──────── Source records ────────
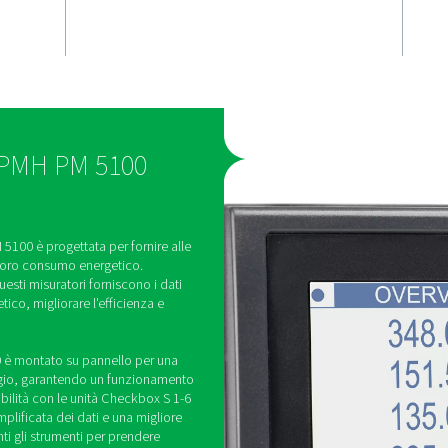
rametri
Compatibili
a
plug-and-pl
I dati vengono trasmessi di
tramite Modbus alle unità
parametri
1-5 e S 6 di Pneumatech, 
corrente,
un'integrazione senza sforz
rgetico,
un'analisi semplificata.
na panoramica
oni del loro
 potenza PMH PM 5100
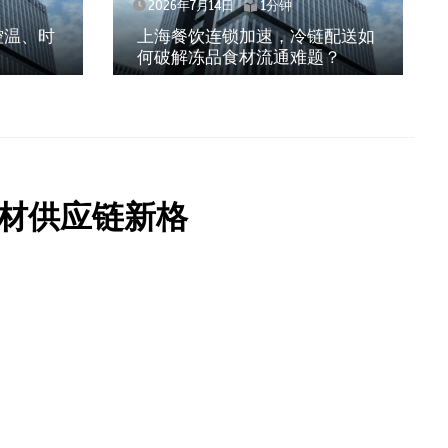
2026年7月14日
1分钟
、时
上海餐饮连锁加速，冷链配送如
何破解冻品食材流通难题？
材供应链新格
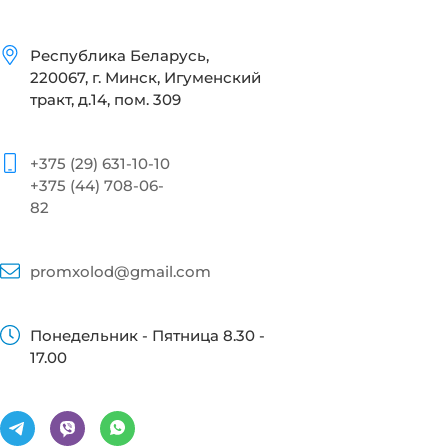
Республика Беларусь,
220067, г. Минск, Игуменский
тракт, д.14, пом. 309
+375 (29) 631-10-10
+375 (44) 708-06-
82
promxolod@gmail.com
Понедельник - Пятница 8.30 -
17.00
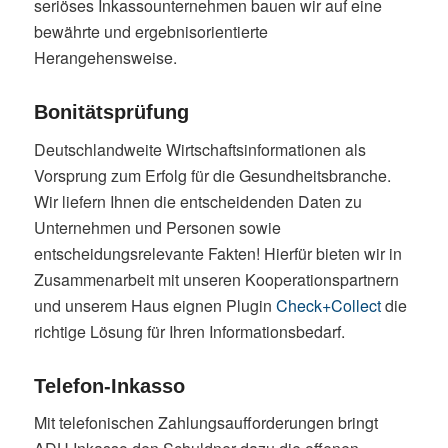
seriöses Inkassounternehmen bauen wir auf eine
bewährte und ergebnisorientierte
Herangehensweise.
Bonitätsprüfung
Deutschlandweite Wirtschaftsinformationen als
Vorsprung zum Erfolg für die Gesundheitsbranche.
Wir liefern Ihnen die entscheidenden Daten zu
Unternehmen und Personen sowie
entscheidungsrelevante Fakten! Hierfür bieten wir in
Zusammenarbeit mit unseren Kooperationspartnern
und unserem Haus eignen Plugin
Check+Collect
die
richtige Lösung für Ihren Informationsbedarf.
Telefon-Inkasso
Mit telefonischen Zahlungsaufforderungen bringt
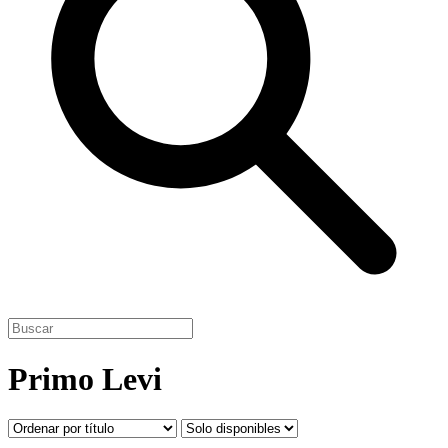
Primo Levi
────────
§ To do
A faithful copy of every record is needed here. Leave the images out of it.

§ Task output
rametri
Compatibili
a
plug-and-pl
I dati vengono trasmessi di
tramite Modbus alle unità
parametri
1-5 e S 6 di Pneumatech, 
corrente,
un'integrazione senza sforz
rgetico,
un'analisi semplificata.
na panoramica
oni del loro
 potenza PMH PM 5100
2026年7月14日
1分钟
、时
上海餐饮连锁加速，冷链配送如
何破解冻品食材流通难题？
材供应链新格
Республика Беларусь,
220067, г. Минск, Игуменский
тракт, д.14, пом. 309
+375 (29) 631-10-10
+375 (44) 708-06-
82
promxolod@gmail.com
Понедельник - Пятница 8.30 -
17.00
seriöses Inkassounternehmen bauen wir auf eine
bewährte und ergebnisorientierte
Herangehensweise.
Bonitätsprüfung
Deutschlandweite Wirtschaftsinformationen als
Vorsprung zum Erfolg für die Gesundheitsbranche.
Wir liefern Ihnen die entscheidenden Daten zu
Unternehmen und Personen sowie
entscheidungsrelevante Fakten! Hierfür bieten wir in
Zusammenarbeit mit unseren Kooperationspartnern
und unserem Haus eignen Plugin
Check+Collect
die
richtige Lösung für Ihren Informationsbedarf.
Telefon-Inkasso
Mit telefonischen Zahlungsaufforderungen bringt
Primo Levi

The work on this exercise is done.